新聞、それもスポーツ紙を含めて、6月27日のほぼすべての朝刊一面に同じニュースが大々的に載っていました。将棋の藤井聡太四段(14)が前人未到の公式戦29連勝!という快挙を伝える記事でした。昨年10月に中学2年生、14歳2カ月という史上最年少でプロ棋士になった時もニュースになりましたが、誰もがプロデビュー以来負け知らずでまさかここまで勝ち続けるとは予想もしなかったでしょう。将棋界の頂点に立つ名人が人工知能(AI)に負けて将棋人気の下降が心配される今日、この天才少年の出現は、一挙に社会全般に響く明るい話題となりました。「元気をもらいましたよ」。テレビの街頭インタビューに答える高齢者の笑顔が象徴的な一コマでした。

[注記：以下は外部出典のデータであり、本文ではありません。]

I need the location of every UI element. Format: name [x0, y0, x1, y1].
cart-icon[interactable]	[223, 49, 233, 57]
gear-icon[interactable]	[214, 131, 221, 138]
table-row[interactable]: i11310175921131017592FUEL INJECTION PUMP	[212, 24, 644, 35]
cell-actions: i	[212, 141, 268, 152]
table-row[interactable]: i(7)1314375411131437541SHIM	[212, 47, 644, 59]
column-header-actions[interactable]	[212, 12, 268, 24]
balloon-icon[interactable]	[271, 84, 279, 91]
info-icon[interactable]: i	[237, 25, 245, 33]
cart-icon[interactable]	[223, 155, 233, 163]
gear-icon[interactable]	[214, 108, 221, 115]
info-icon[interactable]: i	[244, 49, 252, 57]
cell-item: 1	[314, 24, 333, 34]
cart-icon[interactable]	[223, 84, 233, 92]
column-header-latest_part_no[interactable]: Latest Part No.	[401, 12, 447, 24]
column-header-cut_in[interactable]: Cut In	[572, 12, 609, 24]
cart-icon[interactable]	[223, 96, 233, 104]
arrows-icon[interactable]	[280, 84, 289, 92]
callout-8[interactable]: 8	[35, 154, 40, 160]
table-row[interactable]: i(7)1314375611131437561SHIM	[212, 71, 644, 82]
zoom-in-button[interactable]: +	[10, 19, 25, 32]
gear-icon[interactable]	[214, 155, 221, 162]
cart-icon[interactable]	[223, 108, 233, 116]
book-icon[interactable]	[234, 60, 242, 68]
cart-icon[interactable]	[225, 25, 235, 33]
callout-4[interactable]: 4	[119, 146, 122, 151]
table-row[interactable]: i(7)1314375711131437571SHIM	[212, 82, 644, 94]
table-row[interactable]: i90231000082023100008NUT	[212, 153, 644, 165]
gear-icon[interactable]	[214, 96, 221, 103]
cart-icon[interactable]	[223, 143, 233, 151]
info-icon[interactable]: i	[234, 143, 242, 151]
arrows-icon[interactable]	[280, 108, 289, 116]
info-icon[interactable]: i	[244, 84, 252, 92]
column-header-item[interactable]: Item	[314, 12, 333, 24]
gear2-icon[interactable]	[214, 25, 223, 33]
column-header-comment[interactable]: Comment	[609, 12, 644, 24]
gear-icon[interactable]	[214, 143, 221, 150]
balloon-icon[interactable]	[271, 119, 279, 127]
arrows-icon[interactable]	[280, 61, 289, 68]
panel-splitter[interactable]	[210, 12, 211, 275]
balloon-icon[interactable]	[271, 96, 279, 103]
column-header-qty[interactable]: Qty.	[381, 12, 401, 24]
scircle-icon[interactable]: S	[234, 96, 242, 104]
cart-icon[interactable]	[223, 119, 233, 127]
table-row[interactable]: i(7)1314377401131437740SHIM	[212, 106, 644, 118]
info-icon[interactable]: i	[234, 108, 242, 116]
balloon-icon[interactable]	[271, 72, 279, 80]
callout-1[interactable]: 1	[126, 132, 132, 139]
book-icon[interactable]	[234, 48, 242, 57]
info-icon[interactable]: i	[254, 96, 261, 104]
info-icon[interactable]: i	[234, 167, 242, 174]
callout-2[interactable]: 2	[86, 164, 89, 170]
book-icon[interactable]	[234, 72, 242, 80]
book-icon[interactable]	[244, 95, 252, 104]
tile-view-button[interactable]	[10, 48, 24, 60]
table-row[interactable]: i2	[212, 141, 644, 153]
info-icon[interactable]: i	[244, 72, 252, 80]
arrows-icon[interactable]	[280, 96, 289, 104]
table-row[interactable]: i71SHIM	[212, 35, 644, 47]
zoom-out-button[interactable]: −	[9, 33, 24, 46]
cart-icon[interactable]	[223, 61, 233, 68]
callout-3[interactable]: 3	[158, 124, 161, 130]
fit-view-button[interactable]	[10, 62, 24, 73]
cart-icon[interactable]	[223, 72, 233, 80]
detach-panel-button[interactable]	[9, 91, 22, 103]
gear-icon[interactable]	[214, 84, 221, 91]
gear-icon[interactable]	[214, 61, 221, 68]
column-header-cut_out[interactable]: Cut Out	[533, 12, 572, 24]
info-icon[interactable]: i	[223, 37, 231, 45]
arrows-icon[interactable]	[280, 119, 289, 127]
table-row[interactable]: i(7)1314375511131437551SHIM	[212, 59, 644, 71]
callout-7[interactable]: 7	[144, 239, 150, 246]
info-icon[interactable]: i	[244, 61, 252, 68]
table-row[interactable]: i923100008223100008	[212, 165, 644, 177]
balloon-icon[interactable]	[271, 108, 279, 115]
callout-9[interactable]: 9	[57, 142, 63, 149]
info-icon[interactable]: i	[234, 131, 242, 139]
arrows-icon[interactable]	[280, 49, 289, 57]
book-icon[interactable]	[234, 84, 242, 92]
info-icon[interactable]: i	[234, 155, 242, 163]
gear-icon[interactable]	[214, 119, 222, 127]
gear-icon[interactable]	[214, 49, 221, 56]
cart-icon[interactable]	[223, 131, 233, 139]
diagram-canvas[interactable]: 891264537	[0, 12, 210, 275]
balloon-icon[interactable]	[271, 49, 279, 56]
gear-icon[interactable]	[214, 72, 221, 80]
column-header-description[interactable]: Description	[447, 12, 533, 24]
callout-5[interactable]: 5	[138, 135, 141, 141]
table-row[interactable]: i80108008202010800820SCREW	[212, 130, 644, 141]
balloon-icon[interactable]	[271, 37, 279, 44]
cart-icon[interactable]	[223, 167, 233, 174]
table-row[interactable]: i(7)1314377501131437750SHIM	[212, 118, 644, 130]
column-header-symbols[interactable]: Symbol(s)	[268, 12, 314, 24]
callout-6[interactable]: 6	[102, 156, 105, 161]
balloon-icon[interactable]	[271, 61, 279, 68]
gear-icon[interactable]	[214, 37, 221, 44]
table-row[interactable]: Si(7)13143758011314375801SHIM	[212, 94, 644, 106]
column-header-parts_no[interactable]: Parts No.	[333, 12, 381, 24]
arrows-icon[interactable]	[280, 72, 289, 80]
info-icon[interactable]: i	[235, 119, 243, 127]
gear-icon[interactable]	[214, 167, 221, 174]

どこにでもいそうな普通の中学生の姿かたちと、もの静かな口調で「僥倖です」などと謙虚に語る大人ぶりとのギャップに、多くの人の関心が寄せられています。世の親たちにとっては「どうして、あんなしっかりした子供に育ったのか」が知りたいところ。5歳のとき祖母からプレゼントされた将棋玩具に夢中になり、地元・愛知県瀬戸市の将棋教室に通い始め、めきめきと実力を上げていったというストーリー。その強さの秘密を多くの人が分析、推測する中で、3歳で入園した幼稚園でのモンテッソーリ教育にあるとする記事が興味を引きました。0〜6歳の間が感覚や運動や言語を身に付けるのに大事な時期として、子どもたちの感情や自主性を重んじて、独自の教材を使いながら、その子のやりたいことを後押しするという教育法。オバマ前米大統領やマイクロソフト創業者のビル・ゲイツ氏らもこの教育を受けたとか。「これをやりなさい」と大人が命令するのではなく、子供が興味を持ちそうなものをいくつか目の前に並べて、本人が好きになったものを飽きるまでやらせる。昔風に言うと「好きこそものの上手なれ」ということでしょうか。将棋を知らない両親は熱中する我が子を離れてじっと見守るだけ。でもそれがかえって子どもの集中力と忍耐力の養成につながったのかもしれません。将棋であれ何であれ、本人が やりたい!と熱望する何かを幼少期につかめば、あとは努力とやる気という自身の内から湧いてくるエネルギーが導いていく。その子の才能の芽を見いだして、そっと支える、そこまでが親と教師の務め、というのがこの教育学の定説です。


さて、どんな時代にも天才少年・少女は現れるものですが、このところの日本ではいろいろな分野で世界的な活躍を見せる10代の少年少女が目立ちます。藤井四段と同じく「スーパー中学生」と称される卓球の張本 智和選手(14)は、6月の世界卓球個人戦で最年少ベスト8入りという大躍進。日本室内選手権の女子3b板飛び込みで優勝した金戸凛選手(13)。U20ナショナルチームに飛び級で入ったサッカーの久保建英 選手(16)は10歳の時からスペインの強豪・バルセロナの下部組織に入団して武者修行。さらに10代後半を見渡すと、競泳の池江璃花子(17)、卓球の平野美宇(17)伊藤美誠(16)早田ひな(17)といった高2グループだけでなく、名だたる先輩ランナーを抜き去って陸上日本選手権100b、200bで2冠に輝いたサニブラウンA・ハキーム(18)など、世界クラスの選手たちがどっと登場してきました。何か共通の特徴があるのでしょうか。幼少期から好きなもの、熱中・没頭できるものを見つけ、その芽を伸ばそうとする親や指導者に恵まれたという点とともに、はじめから「日本一より世界一」を目指す意識でやってきた環境も大きかったでしょう。夢と希望にあふれた1960年代に流行した昭和歌謡が「美しい十代」でしたが、厳しい競争にさらされる21世紀グローバル時代を勝ち抜く青少年には「逞しい十代」という称号を与えたくなりますね。